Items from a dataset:
-=-=-

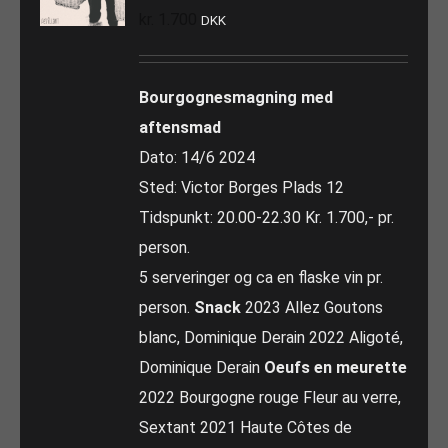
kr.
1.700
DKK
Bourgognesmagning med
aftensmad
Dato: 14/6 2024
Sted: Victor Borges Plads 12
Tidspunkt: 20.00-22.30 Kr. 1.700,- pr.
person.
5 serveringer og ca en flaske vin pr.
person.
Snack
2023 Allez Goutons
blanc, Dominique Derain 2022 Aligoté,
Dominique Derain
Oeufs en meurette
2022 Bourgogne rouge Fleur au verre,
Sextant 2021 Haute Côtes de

-=-=-

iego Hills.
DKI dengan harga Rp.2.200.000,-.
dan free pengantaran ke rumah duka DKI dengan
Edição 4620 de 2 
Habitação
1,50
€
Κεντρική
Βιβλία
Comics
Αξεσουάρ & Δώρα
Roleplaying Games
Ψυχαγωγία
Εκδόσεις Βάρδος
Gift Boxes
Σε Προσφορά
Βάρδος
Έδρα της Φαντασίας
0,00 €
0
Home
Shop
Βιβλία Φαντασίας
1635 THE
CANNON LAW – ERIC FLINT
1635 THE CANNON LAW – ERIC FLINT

-=-=-

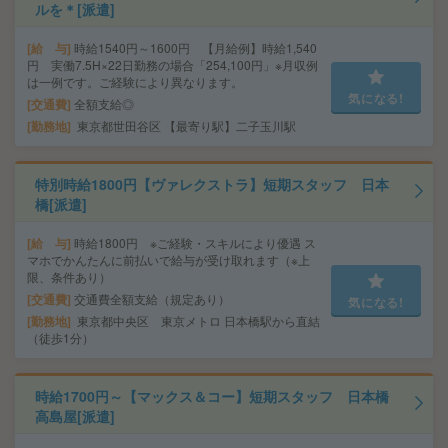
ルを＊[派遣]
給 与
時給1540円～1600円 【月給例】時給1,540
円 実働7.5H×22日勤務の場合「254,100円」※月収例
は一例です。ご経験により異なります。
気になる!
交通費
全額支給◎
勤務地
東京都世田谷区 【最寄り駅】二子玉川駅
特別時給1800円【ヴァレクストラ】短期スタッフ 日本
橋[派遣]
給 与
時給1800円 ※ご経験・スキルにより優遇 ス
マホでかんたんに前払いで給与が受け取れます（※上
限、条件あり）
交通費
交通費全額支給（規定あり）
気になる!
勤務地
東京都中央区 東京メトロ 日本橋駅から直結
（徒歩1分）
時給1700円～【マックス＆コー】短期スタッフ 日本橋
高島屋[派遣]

-=-=-

Copy out, from the data above, every line holding the word "ERIC".

CANNON LAW – ERIC FLINT
1635 THE CANNON LAW – ERIC FLINT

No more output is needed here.